======== Material supplied

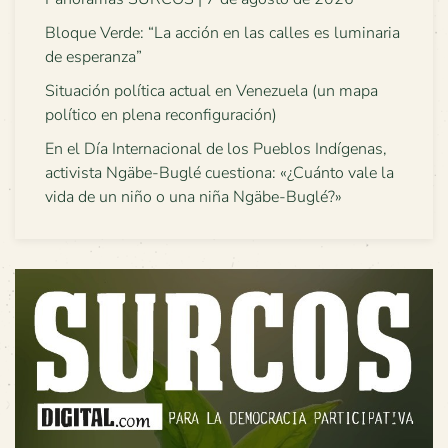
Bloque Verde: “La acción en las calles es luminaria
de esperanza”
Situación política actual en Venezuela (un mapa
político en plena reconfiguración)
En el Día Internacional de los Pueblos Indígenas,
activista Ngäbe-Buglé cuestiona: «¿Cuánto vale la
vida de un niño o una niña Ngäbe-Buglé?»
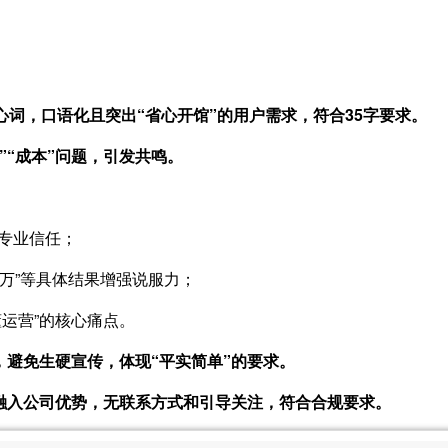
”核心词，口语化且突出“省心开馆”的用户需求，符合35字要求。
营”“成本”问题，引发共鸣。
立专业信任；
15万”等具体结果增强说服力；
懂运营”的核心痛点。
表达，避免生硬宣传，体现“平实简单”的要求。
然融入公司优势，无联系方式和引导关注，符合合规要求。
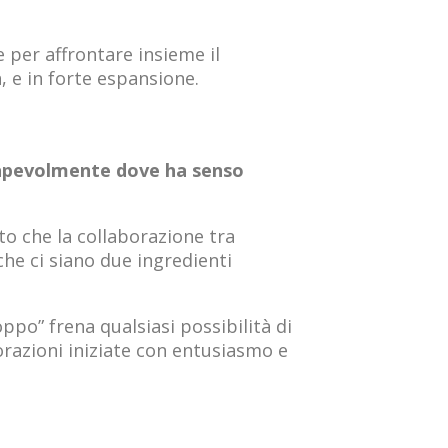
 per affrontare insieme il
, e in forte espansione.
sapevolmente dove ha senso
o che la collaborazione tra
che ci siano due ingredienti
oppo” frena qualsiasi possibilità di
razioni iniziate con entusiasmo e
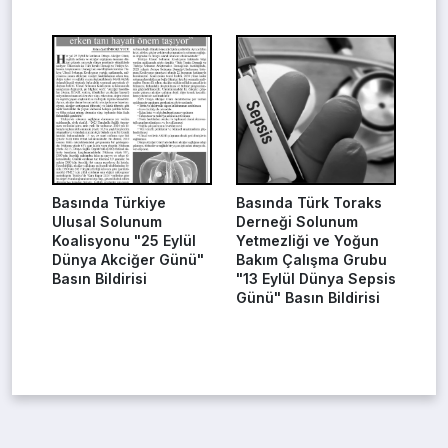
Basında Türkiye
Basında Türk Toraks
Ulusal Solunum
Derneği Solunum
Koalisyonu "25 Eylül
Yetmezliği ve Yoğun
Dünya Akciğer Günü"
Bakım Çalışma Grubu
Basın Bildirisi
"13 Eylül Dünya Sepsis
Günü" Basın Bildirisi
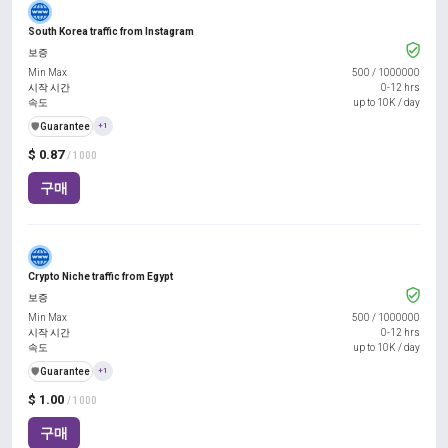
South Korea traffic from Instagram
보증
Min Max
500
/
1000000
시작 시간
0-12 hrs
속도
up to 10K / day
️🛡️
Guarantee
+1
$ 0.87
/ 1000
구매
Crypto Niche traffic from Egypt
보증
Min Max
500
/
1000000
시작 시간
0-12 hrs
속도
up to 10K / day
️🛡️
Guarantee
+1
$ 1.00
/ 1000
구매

================

Problem requirements =
Set the pictures aside and retype exactly the lines above from the line with "per affrontare insieme il" to the line with "South Korea traffic from Instagram", both included, adding no others.

Written solution =
 per affrontare insieme il
, e in forte espansione.
sapevolmente dove ha senso
o che la collaborazione tra
che ci siano due ingredienti
oppo” frena qualsiasi possibilità di
razioni iniziate con entusiasmo e
Basında Türkiye
Basında Türk Toraks
Ulusal Solunum
Derneği Solunum
Koalisyonu "25 Eylül
Yetmezliği ve Yoğun
Dünya Akciğer Günü"
Bakım Çalışma Grubu
Basın Bildirisi
"13 Eylül Dünya Sepsis
Günü" Basın Bildirisi
South Korea traffic from Instagram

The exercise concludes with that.